Les femmes pauvres des pays pauvres sont les plus durement touchées par les changements climatiques, alors qu'elles y contribuent le moins.

Thoraya Ahmed Obaid, Directrice exécutive de l'UNFPA

On estime que les femmes sont plus touchées par les changements climatiques, en partie à cause du fait qu'elles représentent dans de nombreux pays la majorité de la main d'oeuvre agricole, laquelle subit de plein fouet les crises environnementales, et parce qu'elles n'ont que rarement la possibilité de contrôler leur propre vie et de profiter à égalité avec les homes d'opportunités génératrices de revenus ; elles ont plus de chances que les hommes d'être pauvres et de voir leur pauvreté empirer. Ainsi que le formule Thoraya Ahmed Obaid, Directrice exécutive de l'UNFPA, « les femmes pauvres des pays pauvres sont les plus durement touchées par les changements climatiques, alors qu'elles y contribuent le moins ». 

De nombreux exemples de conséquences extrêmes des changements climatiques sont cités, de la fonte des glaciers en Bolivie, à la destruction des cultures par les typhons aux Philippines, en passant par la sécheresse en Afrique australe et orientale et les inondations au Vietnam. Dans chaque scénario, les femmes doivent se battre pour continuer d'assurer leur propre subsistance et celle de leurs familles, voire lutter pour leur survie dans certains cas.
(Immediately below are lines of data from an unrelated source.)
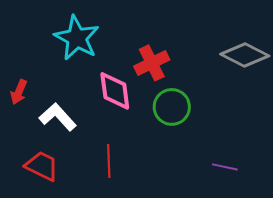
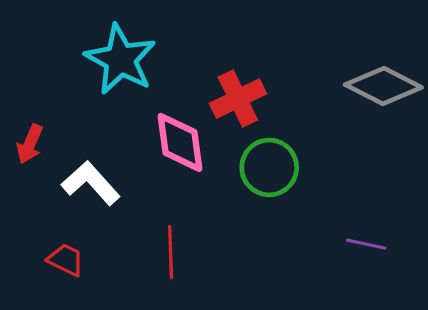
red trapezoid: (42, 166) -> (66, 260), size x0.7
purple line: (225, 167) -> (366, 244), moved

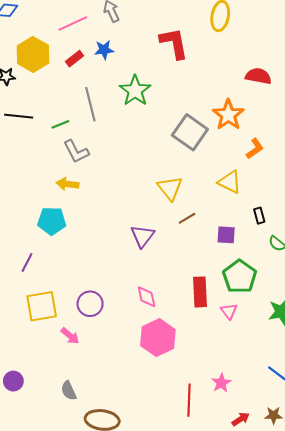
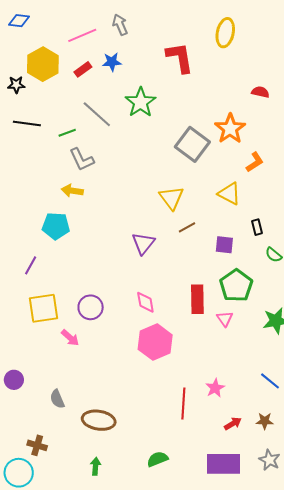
red semicircle: (258, 76) -> (260, 92), size x0.7
gray line: (90, 104) -> (97, 114), turned -36
gray semicircle: (69, 391) -> (57, 399), moved

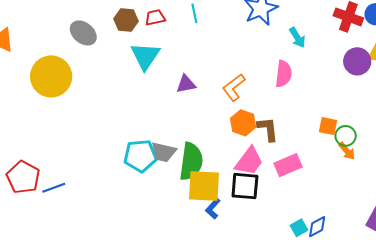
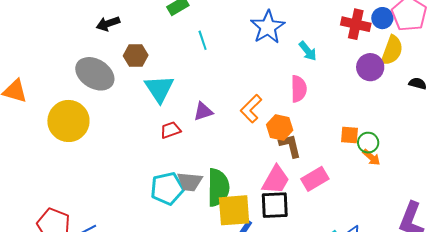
red trapezoid: (155, 17) -> (171, 130), moved
gray ellipse: (83, 33) -> (95, 74), size x1.4
orange hexagon: (243, 123) -> (280, 127), moved

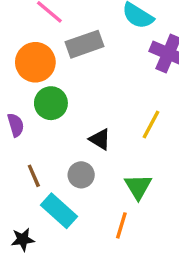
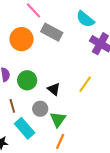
gray rectangle: (85, 44) -> (52, 32), turned 40
green circle: (51, 103) -> (27, 80), moved
green triangle: (138, 187) -> (58, 119), moved

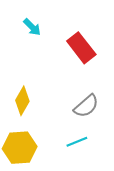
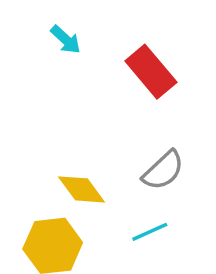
yellow diamond: (22, 101) -> (81, 189), moved, turned -64

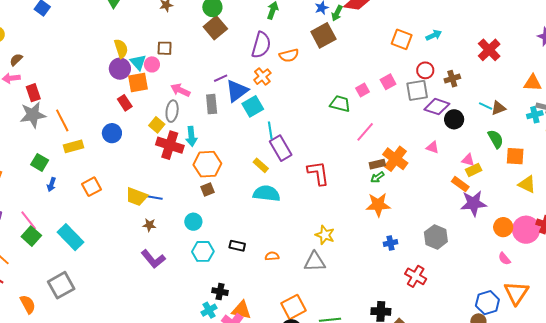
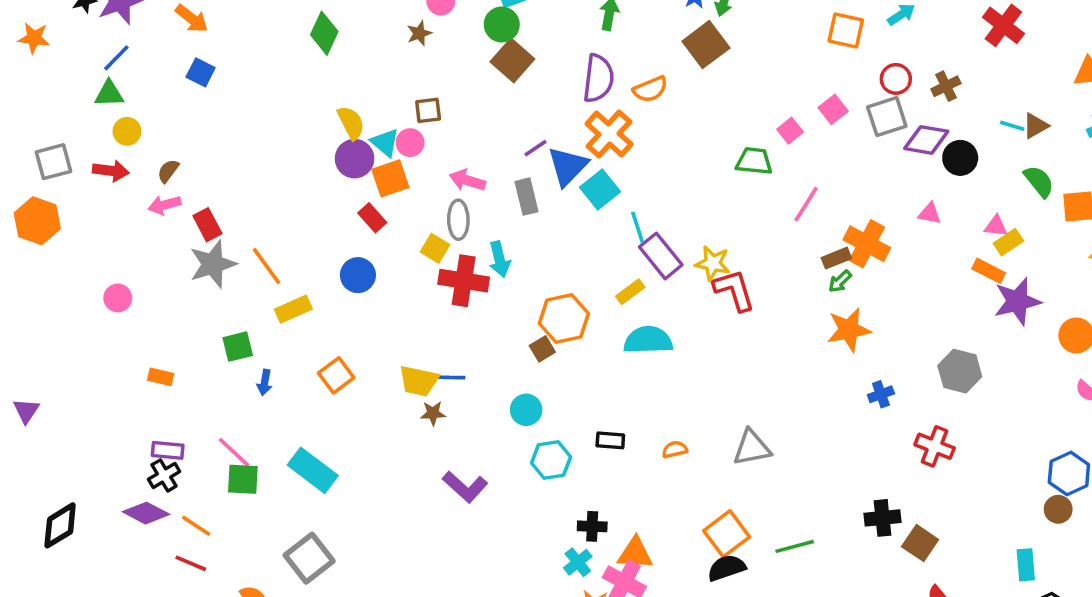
orange cross: (262, 77) -> (609, 134), size x1.5
green square: (40, 162) -> (238, 347), turned -36
orange hexagon: (207, 164) -> (564, 318), moved
yellow rectangle: (261, 165) -> (630, 292), turned -70
brown star: (149, 225) -> (433, 413), moved
yellow star: (325, 235) -> (713, 263), moved
green square: (31, 236) -> (243, 479), turned -30

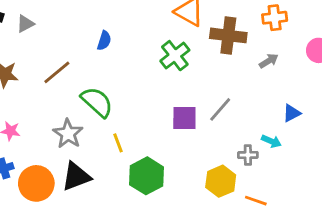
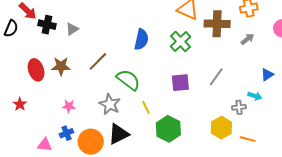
blue semicircle: (104, 41) -> (141, 39), moved, size x1.5
purple square: (184, 118) -> (180, 83), moved

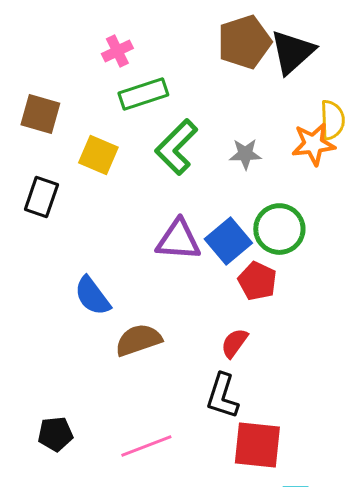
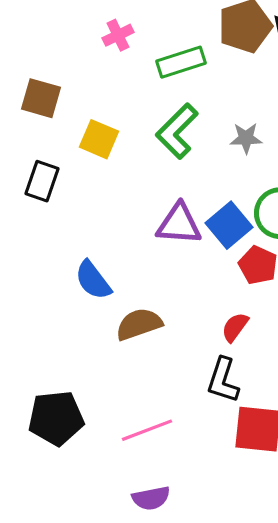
green rectangle: (143, 94) -> (181, 62), moved
black pentagon: (55, 434) -> (56, 418), size x1.6

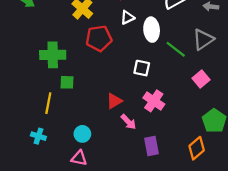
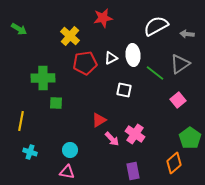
white triangle: (127, 17) -> (111, 58), moved
pink cross: (154, 101) -> (135, 134), moved
yellow line: (48, 103) -> (21, 121), moved
purple rectangle: (152, 146) -> (133, 171), moved

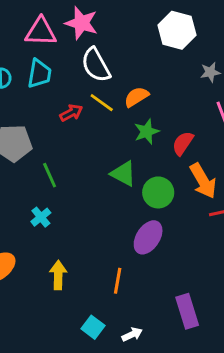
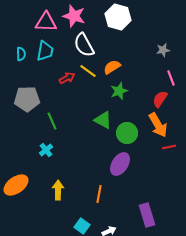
white hexagon: (177, 30) -> (118, 17), moved
red semicircle: (183, 143) -> (160, 99), moved

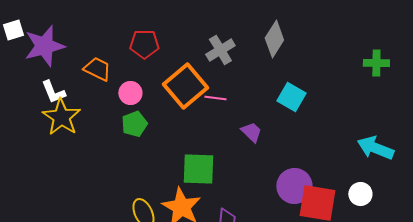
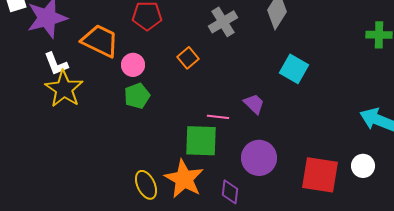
orange trapezoid: (97, 69) -> (100, 41), size x1.4
orange square: (185, 86) -> (188, 58), size x0.5
pink line: (215, 98) -> (218, 117), moved
purple circle: (294, 186) -> (259, 158), moved

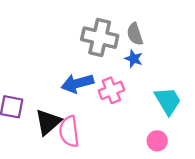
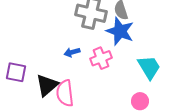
blue star: (134, 59) -> (120, 31), size x1.8
blue arrow: (77, 83) -> (72, 52), size x0.6

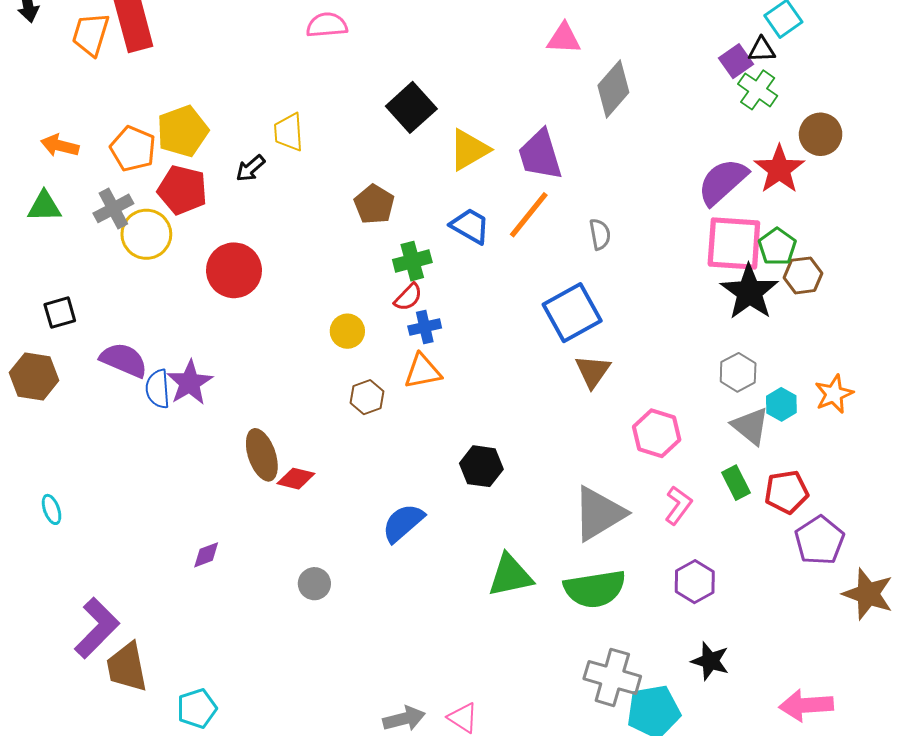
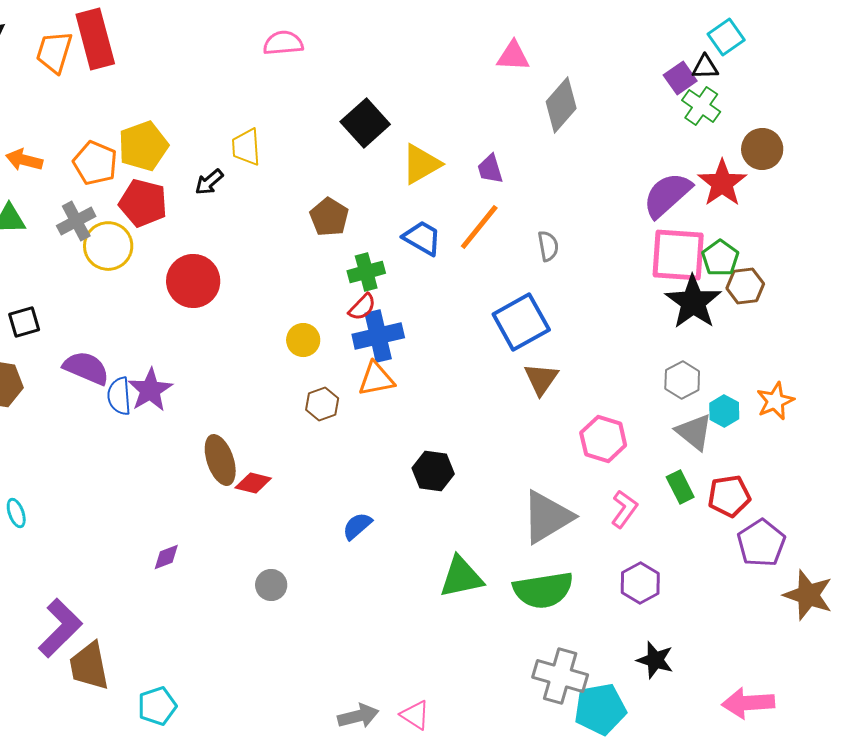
purple trapezoid: (540, 155) -> (490, 169), size x0.6
blue cross: (425, 327) -> (378, 336), size x1.6
blue semicircle: (403, 523) -> (357, 526), size x0.7

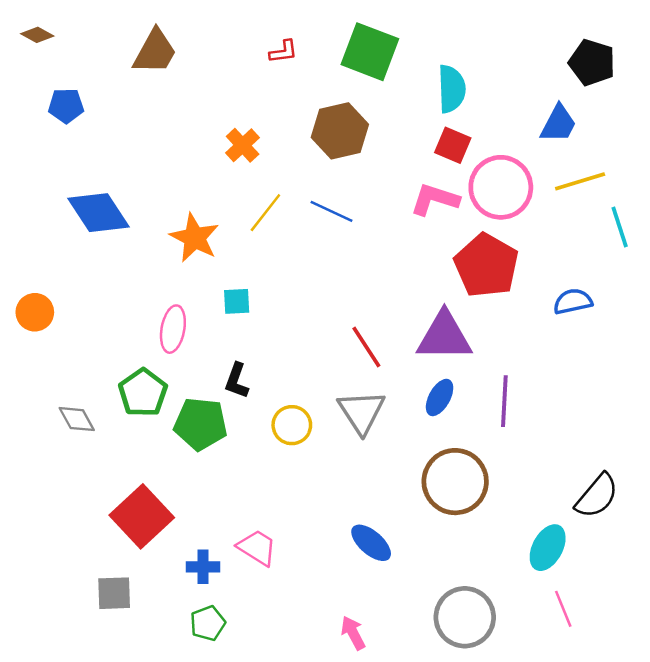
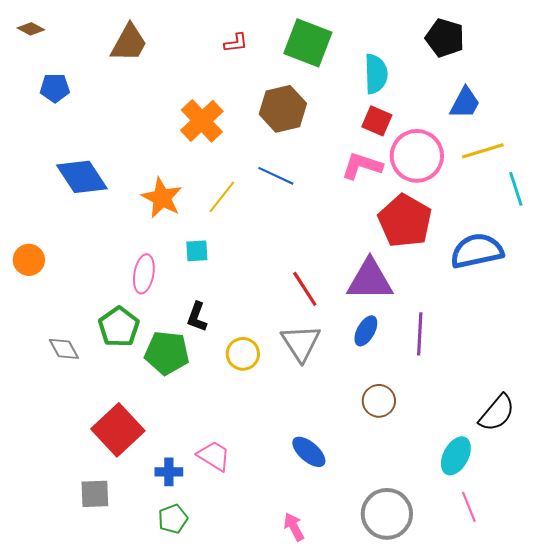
black pentagon: (592, 62) -> (445, 38), moved
orange cross: (243, 145) -> (202, 121), size x1.5
yellow line: (265, 213) -> (222, 197), moved
blue semicircle: (573, 301) -> (477, 251), size x1.6
brown circle: (455, 482) -> (379, 401), size x0.6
Selon le rapport, l'émancipation des femmes et des filles, notamment par des investissements dans la santé et l'éducation, contribue à stimuler le développement économique et à réduire la pauvreté, ce qui permet de mieux faire face aux conséquences des changements climatiques. Les filles plus éduquées auront davantage tendance, une fois adultes, à se protéger contre le VIH et à fonder des familles de petite taille et en bonne santé. En général, l'accès aux services de santé reproductive comme la planification familiale abaisse le taux de fertilité, ce qui contribue clairement à réduire l'impact potentiel des crises environnementales et à accroître les chances d'un développement durable.

« Les femmes doivent faire partie de tout accord sur les changements climatiques, non pas dans le cadre d'une réflexion après coup ou parce que cela est politiquement correct, mais parce que c'est ce qu'il faut faire », affirme Mme Obaid. « L'avenir de l'humanité dépend de notre capacité à mobiliser le potentiel de l'ensemble des êtres humains, et notamment celui des femmes. »

Le rapport sur l'Etat de la population mondiale 2009 soutient que l'égalité des sexes est confrontée à de nombreux défis ; il s'agit pourtant d'une nécessité urgente, non seulement pour améliorer la vie des femmes, mais également pour écarter les effets des crises environnementales. Ce sentiment d'urgence sera relayé auprès des dirigeants et des négociateurs, qui doivent se réunir lors de l'importante conférence sur les changements climatiques prévue en décembre à Copenhague. Il leur est demandé « d'entretenir une réflexion constructive » non seulement sur les objectifs de réduction des émissions de gaz à effet de serre, mais également sur la population, la santé reproductive et l'égalité des sexes, et sur la manière de contribuer ainsi à l'avènement « d'un monde juste et écologiquement viable ».